The guide is impressive and had a lot of UK content although some of the local stations didn’t have a show list. You also get to see what is popular now and filter stations by genre, location or by full text search. Playback is simple via the application which will also install any missing plugins to maximise the amount of stations it can support. There is no built in audio editor but Radioshift can hand off editing to any installed editor. You can also export audio into iTunes making it easy to listen to recordings on your iPod or iPhone.

Another option for radio is Snowtape. This is a very similar application to Radioshift but with a slightly slicker front end. Snowtape uses an online directory to make radio shows available although I’ve found it to be less complete than the guide in Radioshift. Also, Snowtape includes a built in editor unlike Radioshift. Either app will act as a great recorder for radio so you can’t really go wrong but despite Snowtape being a slightly stronger app I’d choose Radioshift for it’s greater guide.

Streaming
There are many streaming music options now available online. The most obvious one is Spotify. Download the client and over 6 million tracks are available for free. There is a premium option available that improves the audio quality and removes the adverts…which aren’t too obtrusive although the client has got very busy with the random adverts that appear on it. I look forward to the day that Remoteless, an iPhone app that offers full control of Spotify from the iphone, supports a Mac helper app as it’s Windows only at the moment. When that day comes I can switch off the TV and the front end of Spotify and use the iPhone to control my music. Bliss.

Another streaming option is last.fm. More well know for music scrobbling and keeping stat’s on what you and your friends listen to, you can also setup a custom radio station and stream music for free, or stream what your friends are listening to. Grooveshark is a more US centric streaming site which is Flash based and free as long as you don’t mind adverts. Similar to last.fm, you can build up playlists and it has a pretty comprehensive library.

AirVideo
AirVideo is an app for the iphone that will display streamed video from your Mac or PC. Once the server app is installed you can add local video sources which can then be accessed from the iPhone. The app will also access video content from iTunes meaning all video located on your Mac Mini will be accessible on your iPhone, no matter what size phone you have.

In practice I’ve found the streaming to work extremely well on video formatted for the iPhone. Playback is smooth and the application responds quickly. This is of course locally over wi-fi but if you setup your router correctly you can access your content from anywhere in the world. However playback is a little more pixelated with this method and buffering, as expected, takes longer too.

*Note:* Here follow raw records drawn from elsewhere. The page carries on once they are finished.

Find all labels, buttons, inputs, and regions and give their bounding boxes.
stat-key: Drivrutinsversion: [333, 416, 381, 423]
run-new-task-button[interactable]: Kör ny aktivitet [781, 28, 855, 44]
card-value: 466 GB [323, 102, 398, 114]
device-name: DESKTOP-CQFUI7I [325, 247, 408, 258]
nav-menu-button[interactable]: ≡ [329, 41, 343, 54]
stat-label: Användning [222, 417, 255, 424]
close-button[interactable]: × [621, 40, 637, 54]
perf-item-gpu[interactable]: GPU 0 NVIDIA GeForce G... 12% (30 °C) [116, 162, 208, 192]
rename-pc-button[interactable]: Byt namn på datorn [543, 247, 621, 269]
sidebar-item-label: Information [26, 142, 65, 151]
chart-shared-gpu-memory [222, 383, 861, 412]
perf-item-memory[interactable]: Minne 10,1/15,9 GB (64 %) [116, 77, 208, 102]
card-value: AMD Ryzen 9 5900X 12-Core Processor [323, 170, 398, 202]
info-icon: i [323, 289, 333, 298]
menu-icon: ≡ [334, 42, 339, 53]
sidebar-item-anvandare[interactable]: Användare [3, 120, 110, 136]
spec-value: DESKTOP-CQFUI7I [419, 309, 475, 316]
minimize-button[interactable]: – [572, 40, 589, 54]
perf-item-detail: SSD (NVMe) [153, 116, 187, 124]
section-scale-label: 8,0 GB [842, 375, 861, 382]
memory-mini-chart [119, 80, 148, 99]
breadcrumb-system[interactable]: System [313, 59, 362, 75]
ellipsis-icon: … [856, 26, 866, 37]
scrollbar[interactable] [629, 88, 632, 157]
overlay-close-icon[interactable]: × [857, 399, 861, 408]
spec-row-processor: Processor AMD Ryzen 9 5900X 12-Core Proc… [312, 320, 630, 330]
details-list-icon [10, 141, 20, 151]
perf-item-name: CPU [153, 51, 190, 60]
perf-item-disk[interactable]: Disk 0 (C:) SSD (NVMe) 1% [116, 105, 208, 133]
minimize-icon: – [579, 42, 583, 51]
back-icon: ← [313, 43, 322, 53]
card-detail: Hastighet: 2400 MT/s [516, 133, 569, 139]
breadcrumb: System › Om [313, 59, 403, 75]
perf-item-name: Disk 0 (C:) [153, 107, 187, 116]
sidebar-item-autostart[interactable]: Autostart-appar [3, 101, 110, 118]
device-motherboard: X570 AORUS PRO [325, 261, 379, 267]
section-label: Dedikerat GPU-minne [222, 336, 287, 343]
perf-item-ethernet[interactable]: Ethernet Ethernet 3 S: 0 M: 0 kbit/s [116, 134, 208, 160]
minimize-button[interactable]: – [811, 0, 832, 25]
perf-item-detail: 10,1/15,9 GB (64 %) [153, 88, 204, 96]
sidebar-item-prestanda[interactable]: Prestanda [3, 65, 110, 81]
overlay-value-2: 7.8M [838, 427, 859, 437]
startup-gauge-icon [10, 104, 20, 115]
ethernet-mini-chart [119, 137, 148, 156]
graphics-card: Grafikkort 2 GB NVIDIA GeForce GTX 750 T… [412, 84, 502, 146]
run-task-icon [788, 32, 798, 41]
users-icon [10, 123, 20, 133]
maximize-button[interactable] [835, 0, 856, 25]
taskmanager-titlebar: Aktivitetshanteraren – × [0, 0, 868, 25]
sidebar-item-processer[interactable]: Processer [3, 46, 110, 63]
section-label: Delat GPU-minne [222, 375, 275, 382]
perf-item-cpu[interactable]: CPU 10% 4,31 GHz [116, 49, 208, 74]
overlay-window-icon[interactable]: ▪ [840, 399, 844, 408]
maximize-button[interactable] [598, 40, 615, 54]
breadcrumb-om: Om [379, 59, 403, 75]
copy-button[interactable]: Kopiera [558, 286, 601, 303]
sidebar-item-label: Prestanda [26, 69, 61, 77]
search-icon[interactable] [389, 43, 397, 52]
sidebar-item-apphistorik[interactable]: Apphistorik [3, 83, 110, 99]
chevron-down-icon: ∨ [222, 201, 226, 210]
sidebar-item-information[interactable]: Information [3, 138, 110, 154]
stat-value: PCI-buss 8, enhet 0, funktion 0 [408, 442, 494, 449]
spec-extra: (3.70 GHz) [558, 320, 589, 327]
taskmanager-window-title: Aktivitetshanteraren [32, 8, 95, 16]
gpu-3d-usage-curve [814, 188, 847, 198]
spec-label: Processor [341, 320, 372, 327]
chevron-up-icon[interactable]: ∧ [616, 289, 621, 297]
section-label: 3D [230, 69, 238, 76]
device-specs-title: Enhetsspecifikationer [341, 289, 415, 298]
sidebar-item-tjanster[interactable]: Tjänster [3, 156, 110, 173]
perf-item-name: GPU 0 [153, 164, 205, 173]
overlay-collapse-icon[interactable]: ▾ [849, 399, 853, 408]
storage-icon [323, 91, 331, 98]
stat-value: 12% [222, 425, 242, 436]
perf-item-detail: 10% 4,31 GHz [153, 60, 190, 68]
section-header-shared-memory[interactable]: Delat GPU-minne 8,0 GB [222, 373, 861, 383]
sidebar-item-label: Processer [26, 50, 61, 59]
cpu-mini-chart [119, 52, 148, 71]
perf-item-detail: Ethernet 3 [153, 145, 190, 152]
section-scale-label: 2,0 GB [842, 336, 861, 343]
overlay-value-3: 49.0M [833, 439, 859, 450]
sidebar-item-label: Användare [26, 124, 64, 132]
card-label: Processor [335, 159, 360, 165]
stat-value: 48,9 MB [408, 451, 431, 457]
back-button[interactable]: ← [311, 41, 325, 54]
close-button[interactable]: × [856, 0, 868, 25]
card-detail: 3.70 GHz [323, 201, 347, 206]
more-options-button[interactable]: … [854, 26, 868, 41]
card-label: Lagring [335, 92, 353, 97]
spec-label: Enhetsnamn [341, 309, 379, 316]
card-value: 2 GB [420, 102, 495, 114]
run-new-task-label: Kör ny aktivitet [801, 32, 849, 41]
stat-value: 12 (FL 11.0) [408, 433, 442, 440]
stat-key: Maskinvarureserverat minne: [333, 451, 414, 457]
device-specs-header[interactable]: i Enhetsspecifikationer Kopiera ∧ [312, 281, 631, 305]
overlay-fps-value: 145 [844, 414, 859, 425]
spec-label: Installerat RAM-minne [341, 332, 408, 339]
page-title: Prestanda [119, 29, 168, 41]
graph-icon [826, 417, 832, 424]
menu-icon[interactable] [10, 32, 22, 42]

One other feature of Air Video is that it will convert video to an iPhone friendly format. Many formats are supported – mp4, m4v, mov, avi, wmv, asf, mpg, mpeg, mkv, 3gp, dmf, divx, flv – and conversion takes place live. Locally the converted video was quite pixelated but it was acceptable. It also took a while for playback to start but considering that I was converting an mkv then it was to be expected. This is a great add-on for the Mac Mini and makes your video content truly portable.

Gaming
One of the area’s I wanted to explore was game emulation, specifically MAME. MAME (Multiple Arcade Machine Emulator) is an application that tries to recreate the hardware of old arcade machines in software. Using MAME you can then use ROMS to play thousands of arcade games from yesteryear. I have a lot of ROMS so I was keen to setup MAME. There are two main versions of MAME for the Mac. Mame OSX is a port of MAME, is easy to install and run and presents games in it’s gui window. While this worked fine I found a better option in SDLMAME.

SDLMAME can be run as a 64 bit binary but what I like the most is it runs full screen, making the most of the ROMS and recreating more accurately the feel of the old arcade. The front end though needs a keyboard to search and find ROMS. The keyboard is also needed to play the old games. Thats whats let’s it all down – the lack of an old controller.

Well, there’s an app for that. More accurately, there’s a driver for that. If you’ve a wired 360 pad then installing this driver will allow the 360 pad to work and control the Mac. This is great and makes a big difference to MAME. The driver also has one more trick up it’s sleeve.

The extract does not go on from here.